Von Kathrin Hagemann
Die Richtung hat wieder einmal gewechselt im Tauziehen über die Definitionsmacht des Türkentums. Hatte die Regierungspartei AKP in den letzten Wochen unter dem Motto der „Öffnung“ die Versöhnung mit Armenien vorangetrieben, als tabuisiertes Kapitel der Republikgeschichte die Niederschlagung des kurdisch-alevitischen Aufstandes von Dersim 1938 thematisiert, eine exemplarische „freiwillige“ Entwaffnung einiger PKK-KämpferInnen organisiert und erste Gesetze zur freieren Verwendung der kurdischen Sprachen angekündigt, scheint besonders letztere Initiative nun überholt zu sein. Am vergangenen Freitag wurde die pro-kurdische Partei DTP durch das Verfassungsgericht verboten und 37 ihrer Mitglieder zu einem fünfjährigen Politikverbot verurteilt.
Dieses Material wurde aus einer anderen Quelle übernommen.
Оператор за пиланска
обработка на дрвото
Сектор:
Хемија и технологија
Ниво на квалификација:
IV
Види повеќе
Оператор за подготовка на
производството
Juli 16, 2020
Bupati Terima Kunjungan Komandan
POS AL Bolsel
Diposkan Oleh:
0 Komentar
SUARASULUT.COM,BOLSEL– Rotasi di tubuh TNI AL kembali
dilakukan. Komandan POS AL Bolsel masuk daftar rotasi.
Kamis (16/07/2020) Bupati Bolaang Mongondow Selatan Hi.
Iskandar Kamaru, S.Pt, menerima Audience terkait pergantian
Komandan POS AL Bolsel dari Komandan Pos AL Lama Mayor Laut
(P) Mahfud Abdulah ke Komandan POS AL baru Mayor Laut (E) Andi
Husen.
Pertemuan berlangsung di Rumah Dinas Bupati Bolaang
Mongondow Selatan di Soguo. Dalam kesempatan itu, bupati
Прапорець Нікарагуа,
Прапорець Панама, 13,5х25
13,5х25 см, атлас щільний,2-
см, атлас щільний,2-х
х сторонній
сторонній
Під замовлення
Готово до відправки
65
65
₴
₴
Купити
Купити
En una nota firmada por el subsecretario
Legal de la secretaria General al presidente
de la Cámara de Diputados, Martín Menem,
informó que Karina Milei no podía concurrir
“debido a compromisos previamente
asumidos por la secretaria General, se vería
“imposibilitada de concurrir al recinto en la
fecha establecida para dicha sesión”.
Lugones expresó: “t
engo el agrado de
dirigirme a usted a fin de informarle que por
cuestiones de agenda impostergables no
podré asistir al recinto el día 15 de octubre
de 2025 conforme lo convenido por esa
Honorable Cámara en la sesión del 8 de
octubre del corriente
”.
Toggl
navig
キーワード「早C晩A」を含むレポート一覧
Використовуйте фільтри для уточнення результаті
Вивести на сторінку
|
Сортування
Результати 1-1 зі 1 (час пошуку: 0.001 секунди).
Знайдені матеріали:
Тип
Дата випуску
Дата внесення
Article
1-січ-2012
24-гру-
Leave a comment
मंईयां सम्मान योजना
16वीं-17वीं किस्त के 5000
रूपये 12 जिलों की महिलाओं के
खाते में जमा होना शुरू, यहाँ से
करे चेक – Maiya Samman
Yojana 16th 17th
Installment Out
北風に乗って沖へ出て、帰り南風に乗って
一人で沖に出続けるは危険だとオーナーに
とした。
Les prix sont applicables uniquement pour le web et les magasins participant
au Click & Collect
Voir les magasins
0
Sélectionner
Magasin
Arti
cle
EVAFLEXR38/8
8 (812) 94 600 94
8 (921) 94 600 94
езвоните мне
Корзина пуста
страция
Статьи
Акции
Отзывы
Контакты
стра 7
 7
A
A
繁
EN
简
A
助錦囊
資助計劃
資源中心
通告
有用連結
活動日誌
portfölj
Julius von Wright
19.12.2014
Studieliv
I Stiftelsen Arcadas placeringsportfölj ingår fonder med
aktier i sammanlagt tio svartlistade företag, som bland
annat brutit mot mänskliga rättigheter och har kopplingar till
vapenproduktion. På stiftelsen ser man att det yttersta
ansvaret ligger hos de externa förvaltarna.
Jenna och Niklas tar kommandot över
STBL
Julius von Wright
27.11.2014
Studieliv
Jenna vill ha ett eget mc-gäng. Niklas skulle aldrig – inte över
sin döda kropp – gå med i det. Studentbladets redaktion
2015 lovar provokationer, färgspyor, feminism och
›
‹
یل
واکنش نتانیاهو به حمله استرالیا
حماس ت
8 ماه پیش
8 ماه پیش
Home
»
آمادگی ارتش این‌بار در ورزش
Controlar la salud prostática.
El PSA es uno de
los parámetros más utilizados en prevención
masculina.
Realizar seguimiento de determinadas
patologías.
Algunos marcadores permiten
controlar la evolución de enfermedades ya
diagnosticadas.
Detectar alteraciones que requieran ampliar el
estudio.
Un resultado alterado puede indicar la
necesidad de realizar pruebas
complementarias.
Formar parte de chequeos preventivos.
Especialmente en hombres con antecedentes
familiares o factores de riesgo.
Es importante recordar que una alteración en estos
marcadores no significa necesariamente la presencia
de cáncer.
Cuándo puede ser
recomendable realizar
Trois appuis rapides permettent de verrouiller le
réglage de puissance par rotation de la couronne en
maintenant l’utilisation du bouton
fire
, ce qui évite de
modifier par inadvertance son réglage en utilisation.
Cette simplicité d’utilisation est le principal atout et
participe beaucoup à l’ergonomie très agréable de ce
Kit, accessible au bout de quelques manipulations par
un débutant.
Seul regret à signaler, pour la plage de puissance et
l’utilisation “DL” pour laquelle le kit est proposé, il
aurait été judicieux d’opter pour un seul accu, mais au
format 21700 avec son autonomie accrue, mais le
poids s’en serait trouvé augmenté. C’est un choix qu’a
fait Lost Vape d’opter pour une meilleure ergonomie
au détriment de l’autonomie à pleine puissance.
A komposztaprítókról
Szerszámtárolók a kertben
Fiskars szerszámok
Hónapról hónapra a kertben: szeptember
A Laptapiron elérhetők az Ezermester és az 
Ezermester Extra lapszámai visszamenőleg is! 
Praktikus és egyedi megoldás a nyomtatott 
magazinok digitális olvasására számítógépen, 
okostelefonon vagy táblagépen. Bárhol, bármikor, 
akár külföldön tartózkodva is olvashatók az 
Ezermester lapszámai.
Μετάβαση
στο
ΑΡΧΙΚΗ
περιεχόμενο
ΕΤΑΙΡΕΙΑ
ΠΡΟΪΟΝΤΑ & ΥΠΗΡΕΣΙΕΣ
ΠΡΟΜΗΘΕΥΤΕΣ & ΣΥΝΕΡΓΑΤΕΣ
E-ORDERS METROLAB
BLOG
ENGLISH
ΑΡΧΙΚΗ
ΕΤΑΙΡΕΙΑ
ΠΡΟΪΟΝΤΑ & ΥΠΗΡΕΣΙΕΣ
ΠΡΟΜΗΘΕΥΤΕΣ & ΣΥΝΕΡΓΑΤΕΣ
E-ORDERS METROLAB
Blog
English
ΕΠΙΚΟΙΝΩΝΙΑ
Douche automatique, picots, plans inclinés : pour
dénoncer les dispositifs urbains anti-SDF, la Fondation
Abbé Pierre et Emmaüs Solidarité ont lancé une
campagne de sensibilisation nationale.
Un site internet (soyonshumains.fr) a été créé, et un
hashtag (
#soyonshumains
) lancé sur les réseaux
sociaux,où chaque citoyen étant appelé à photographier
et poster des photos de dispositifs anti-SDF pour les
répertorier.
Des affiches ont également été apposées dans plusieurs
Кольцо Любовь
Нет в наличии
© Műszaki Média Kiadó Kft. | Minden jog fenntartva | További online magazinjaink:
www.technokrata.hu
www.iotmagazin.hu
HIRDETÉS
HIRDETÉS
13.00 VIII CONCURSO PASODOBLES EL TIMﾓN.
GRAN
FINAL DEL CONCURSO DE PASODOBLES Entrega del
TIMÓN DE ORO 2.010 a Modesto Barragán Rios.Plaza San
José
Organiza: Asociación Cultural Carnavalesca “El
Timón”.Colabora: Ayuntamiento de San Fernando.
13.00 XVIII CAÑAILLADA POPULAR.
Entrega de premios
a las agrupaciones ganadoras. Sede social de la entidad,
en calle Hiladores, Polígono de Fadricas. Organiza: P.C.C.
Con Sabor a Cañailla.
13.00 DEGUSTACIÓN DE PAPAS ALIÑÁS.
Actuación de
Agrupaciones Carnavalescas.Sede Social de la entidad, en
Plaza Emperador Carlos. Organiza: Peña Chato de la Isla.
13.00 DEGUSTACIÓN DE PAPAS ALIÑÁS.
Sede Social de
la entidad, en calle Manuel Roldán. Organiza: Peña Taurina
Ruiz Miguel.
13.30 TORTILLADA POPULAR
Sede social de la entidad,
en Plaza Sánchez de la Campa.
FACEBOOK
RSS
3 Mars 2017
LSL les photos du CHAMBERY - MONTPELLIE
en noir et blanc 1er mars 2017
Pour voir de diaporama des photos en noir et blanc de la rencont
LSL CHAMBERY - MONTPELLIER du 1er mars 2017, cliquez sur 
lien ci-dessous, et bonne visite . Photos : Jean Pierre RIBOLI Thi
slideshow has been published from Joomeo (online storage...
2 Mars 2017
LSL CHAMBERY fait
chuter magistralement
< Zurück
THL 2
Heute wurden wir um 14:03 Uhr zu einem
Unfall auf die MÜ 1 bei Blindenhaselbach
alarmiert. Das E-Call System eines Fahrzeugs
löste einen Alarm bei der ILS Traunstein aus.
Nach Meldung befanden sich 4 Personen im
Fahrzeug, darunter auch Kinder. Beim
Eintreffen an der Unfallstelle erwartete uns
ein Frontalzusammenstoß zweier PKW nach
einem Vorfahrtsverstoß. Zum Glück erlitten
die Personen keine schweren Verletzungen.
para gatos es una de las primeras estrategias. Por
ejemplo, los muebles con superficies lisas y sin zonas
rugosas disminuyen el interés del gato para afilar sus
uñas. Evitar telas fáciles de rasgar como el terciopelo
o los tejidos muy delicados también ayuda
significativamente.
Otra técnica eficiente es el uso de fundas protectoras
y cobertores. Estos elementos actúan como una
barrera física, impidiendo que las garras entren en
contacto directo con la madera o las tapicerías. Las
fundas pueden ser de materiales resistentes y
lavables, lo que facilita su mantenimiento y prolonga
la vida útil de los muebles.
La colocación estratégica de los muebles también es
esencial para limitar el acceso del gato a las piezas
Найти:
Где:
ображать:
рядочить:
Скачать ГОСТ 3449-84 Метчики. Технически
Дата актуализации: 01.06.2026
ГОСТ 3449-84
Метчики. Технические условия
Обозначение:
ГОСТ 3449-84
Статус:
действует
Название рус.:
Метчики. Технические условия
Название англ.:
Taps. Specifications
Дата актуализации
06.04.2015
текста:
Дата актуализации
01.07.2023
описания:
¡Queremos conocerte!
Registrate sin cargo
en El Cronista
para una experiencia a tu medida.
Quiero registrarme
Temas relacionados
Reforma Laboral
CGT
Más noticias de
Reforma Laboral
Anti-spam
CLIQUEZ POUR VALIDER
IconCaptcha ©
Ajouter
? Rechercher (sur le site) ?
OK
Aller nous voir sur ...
Während es bereits als typisch für die AKP bezeichnet werden kann, sich durch regelrechte Charmeoffensiven in Problemfeldern (nicht zuletzt derer, die vom Westen als solche definiert werden) zu profilieren, scheint die Rolle der kemalistischen CHP und der rechtsnationalistischen MHP vor allem darin zu bestehen, vor der antilaizistischen hidden agenda der AKP zu warnen, und ebenso verfassungskonform wie innovationsfrei ihren Einfluss in den Staatsinstitutionen zu verteidigen. Durch das Verbot der DTP, die mit 21 Abgeordneten im Parlament vertreten war, kommt es nun wieder einmal zu einer Déjà Vu-Situation: wie ihren Vorgängerparteien werden ihr Verbindungen zur PKK vorgeworfen, von der sie sich nie explizit distanzierte. Und wie bei früheren Parteiverboten steht mit der „Partei des Friedens und der Demokratie“ schon eine „Backup“-Partei bereit, die Ex-DTP-Mitglieder übernehmen könnte. Während eine Klage vor dem Europäischen Gerichtshof für Menschenrechte sich einige Tage nach dem Urteil bereits in Vorbereitung befand, wurde eine Erklärung veröffentlicht, nach der die 19 Abgeordneten aus dem Parlament ausscheiden wollen: „Sind wir Don Quichote? Wie sollen wir gemeinsam mit denen Politik machen, die die Auflösung unserer Partei bejubeln?“, wird die Fraktionsvorsitzende Gülten Kışanak zitiert.